L'une de mes amies est en train de lire Hunger Games, de Suzanne Collins, le phénomène du moment. Comme je l'ai expliqué de manière un peu tranchante il y a quelque temps, je suis loin d'être fan de Hunger Games, mais je suis prête à en reconnaître l'intérêt comme objet d'étude. Pour ceux qui vivraient dans un iglou avec pour seul moyen de communication un téléphone en pots de yaourt, Hunger Games est une dystopie qui raconte la lutte à mort de vingt-quatre adolescents, en direct à la télévision, lors d'un grand 'jeu' de massacre national.
Le jour de la terrible tuerie perpétrée à Oslo et sur l'île voisine d'Utoya, mon amie m'a envoyé l'email suivant: 'c'est en voyant des choses comme ça que je n'arrive pas à croire que j'ai « bien aimé » Hunger Games'. L'association ne m'était même pas venue à l'esprit. Mais depuis, je n'arrive pas à m'en débarrasser.
Evidemment, il n'y a absolument aucun lien direct entre Hunger Games et le massacre d'Utoya. Mais en écoutant les témoignages glaçants des adolescents rescapés, en voyant les images terrifiantes de l'événement, on ne peut que se dire que c'est à ça que ressemble véritablement une tuerie froide et organisée de la jeunesse d'un pays.

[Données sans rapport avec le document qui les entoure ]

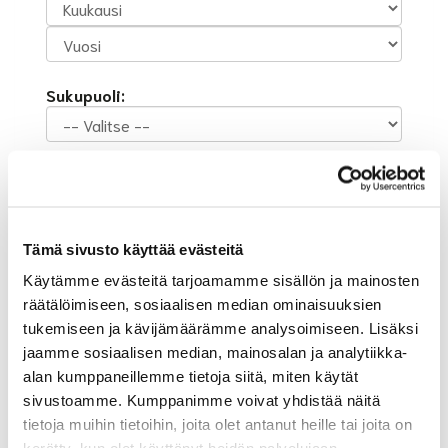
Sukupuoli:
Rekisteröidy
Haluan tilata Suur-Helsingin Golf uutiskirjeen
Olen lukenut
tietosuojaselosteen
ja hyväksyn
Tämä sivusto käyttää evästeitä
henkilötietojeni käsittelyn (*)
Käytämme evästeitä tarjoamamme sisällön ja mainosten
(*) Tieto on pakollinen
räätälöimiseen, sosiaalisen median ominaisuuksien
tukemiseen ja kävijämäärämme analysoimiseen. Lisäksi
jaamme sosiaalisen median, mainosalan ja analytiikka-
alan kumppaneillemme tietoja siitä, miten käytät
sivustoamme. Kumppanimme voivat yhdistää näitä
tietoja muihin tietoihin, joita olet antanut heille tai joita on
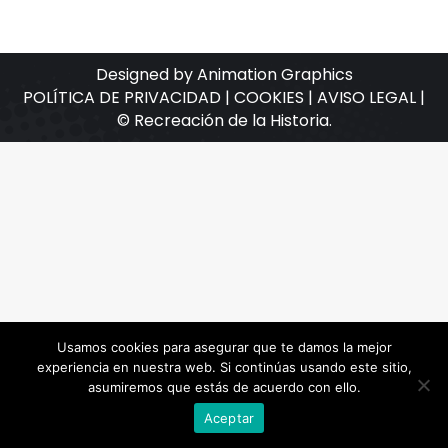
Designed by Animation Graphics
POLÍTICA DE PRIVACIDAD |
COOKIES |
AVISO LEGAL |
© Recreación de la Historia.
Usamos cookies para asegurar que te damos la mejor
experiencia en nuestra web. Si continúas usando este sitio,
asumiremos que estás de acuerdo con ello.
Aceptar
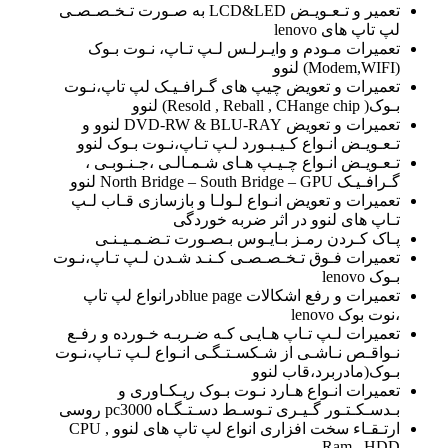
تعمیر و تـعـویـض LCD&LED به صـورت تـخـصـصـی
لپ تاپ های lenovo
تعمیرات مـودم و وایـرلـس لـپ تـاپ، نـوت بـوک
(Modem,WIFI) لنوو
تعمیرات و تعویض چیپ های گـرافـیـک لپ تاپ،نـوت
بـوک( Resold , Reball , CHange chip) لنوو
تعمیرات و تعویض DVD-RW & BLU-RAY لنوو و
تـعـویـض انـواع کـیـبـورد لـپ تـاپ،نـوت بـوک لنوو
تـعـویـض انـواع چـیـپ هـای شـمـالـی ،جـنـوبـی ،
گـرافـیـک North Bridge – South Bridge – GPU لنوو
تعمیرات و تعویض انـواع لـولـا و بازسازی قـاب لـپ
تـاپ های لنوو در اثر ضربه خوردگی
پـاک کـردن رمـز بـایـوس بـصـورت تـضـمـیـنـی
تعمیرات فـوق تـخـصـصـی کـنـد شـدن لـپ تـاپ،نـوت
بـوک lenovo
تعمیرات و رفع اشکالات blue pageدرانواع لپ تاپ
،نوت بوک lenovo
تعمیرات لـپ تـاپ هـایـی کـه ضـربـه خـورده و رفـع
نـواقـص نـاشـی از شـکسـتـگـی انـواع لـپ تـاپ،نـوت
بـوک(مادربرد،قاب لنوو
تعمیرات انـواع هـارد نـوت بـوک ریـکـاوری و
بـدسـکـتـور گـیـری تـوسـط دسـتـگـاه pc3000 روسی
ارتـقـاء سخت افزاری انواع لپ تاپ های لنوو CPU ,
Ram , HDD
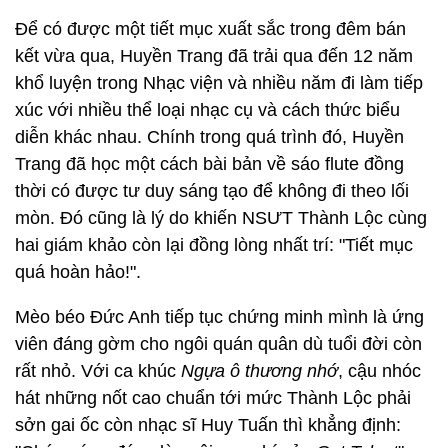
Để có được một tiết mục xuất sắc trong đêm bán
kết vừa qua, Huyền Trang đã trải qua đến 12 năm
khổ luyện trong Nhạc viện và nhiều năm đi làm tiếp
xúc với nhiều thể loại nhạc cụ và cách thức biểu
diễn khác nhau. Chính trong quá trình đó, Huyền
Trang đã học một cách bài bản về sáo flute đồng
thời có được tư duy sáng tạo để không đi theo lối
mòn. Đó cũng là lý do khiến NSƯT Thành Lộc cùng
hai giám khảo còn lại đồng lòng nhất trí: "Tiết mục
quá hoàn hảo!".
Mèo béo Đức Anh tiếp tục chứng minh mình là ứng
viên đáng gờm cho ngôi quán quân dù tuổi đời còn
rất nhỏ. Với ca khúc
Ngựa ô thương nhớ
, cậu nhóc
hát những nốt cao chuẩn tới mức Thành Lộc phải
sởn gai ốc còn nhạc sĩ Huy Tuấn thì khẳng định:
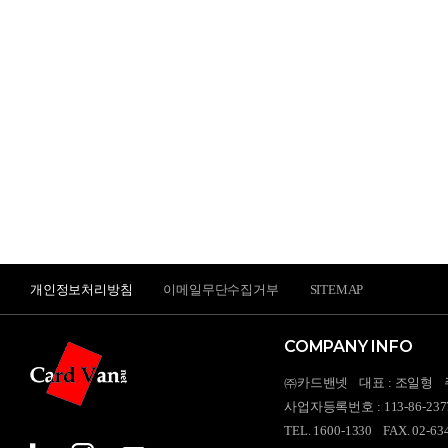
개인정보처리방침
이메일무단수집거부
SITEMAP
COMPANY INFO
㈜카드밴넷
대표 : 조일형
사업자등록번호 : 113-86-237
TEL. 1600-1330
FAX. 02-63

Et c'est là qu'on se rend compte à quel point le genre de littérature auquel appartient Hunger Games nous désensibilise à la réalité de ce que représente la mort d'un enfant ou d'un adolescent. Anesthésiés par une lecture terrifiante mais ô combien divertissante (impossible de lâcher le bouquin, je défie quiconque de le lire en plus d'une journée), nous absorbons, sans en saisir le sens, le massacre méthodique de vingt-deux adolescents. Les personnages du livre, évidemment, sont suréquipés face à la mort, et la confrontent, la donnent et la reçoivent sans faiblir.
Maintenant que le film est en plein tournage, nous sommes également bombardés de photographies des jeunes acteurs et actrices choisis pour incarner les personnages, dans une sorte d'énumération glauque et glamour. 'Laura Smith, 15 ans – rôle: jeune fille numéro 7'. Comprenez: cette blondinette californienne 'mourra' dans les premières minutes du film. Mais c'est son premier rôle hollywoodien! et ce n'est que son personnage qui meurt, pas elle, évidemment. Ce rôle d'enfant sacrifié, c'est la chance de sa vie.
Et voilà que brutalement le massacre d'Oslo s'impose à nous, et la réalité nous force à regarder en face un pays dont l'histoire va être entièrement réécrite, des centaines de personnes empêchées pour toujours de vivre une vie normale par le souvenir terrible de ceux qu'ils ont perdus. Voilà à quoi ressemble véritablement le meurtre de dizaines d'enfants et d'adolescents.
Je ne veux tirer aucune conclusion de cette réflexion. Evidemment, la fiction remplit une fonction dans notre compréhension du monde. Le voyeurisme de Hunger Games s'apparente à un exercice cathartique déjà bien analysé. Il n'y a rien de mal à lire Hunger Games.
Mais lorsque l'on se réveille de cette fable télévisuelle hystérique et haletante, et que l'on reçoit les images et les paroles des adolescents et des enfants d'Utoya, on ne peut que se sentir incertain, mal à l'aise d'avoir tant accroché à l'histoire, et peut-être pour se donner une contenance, on est forcé de se répéter, encore et encore – Voilà à quoi ressemble véritablement le massacre méthodique d'enfants et d'adolescents.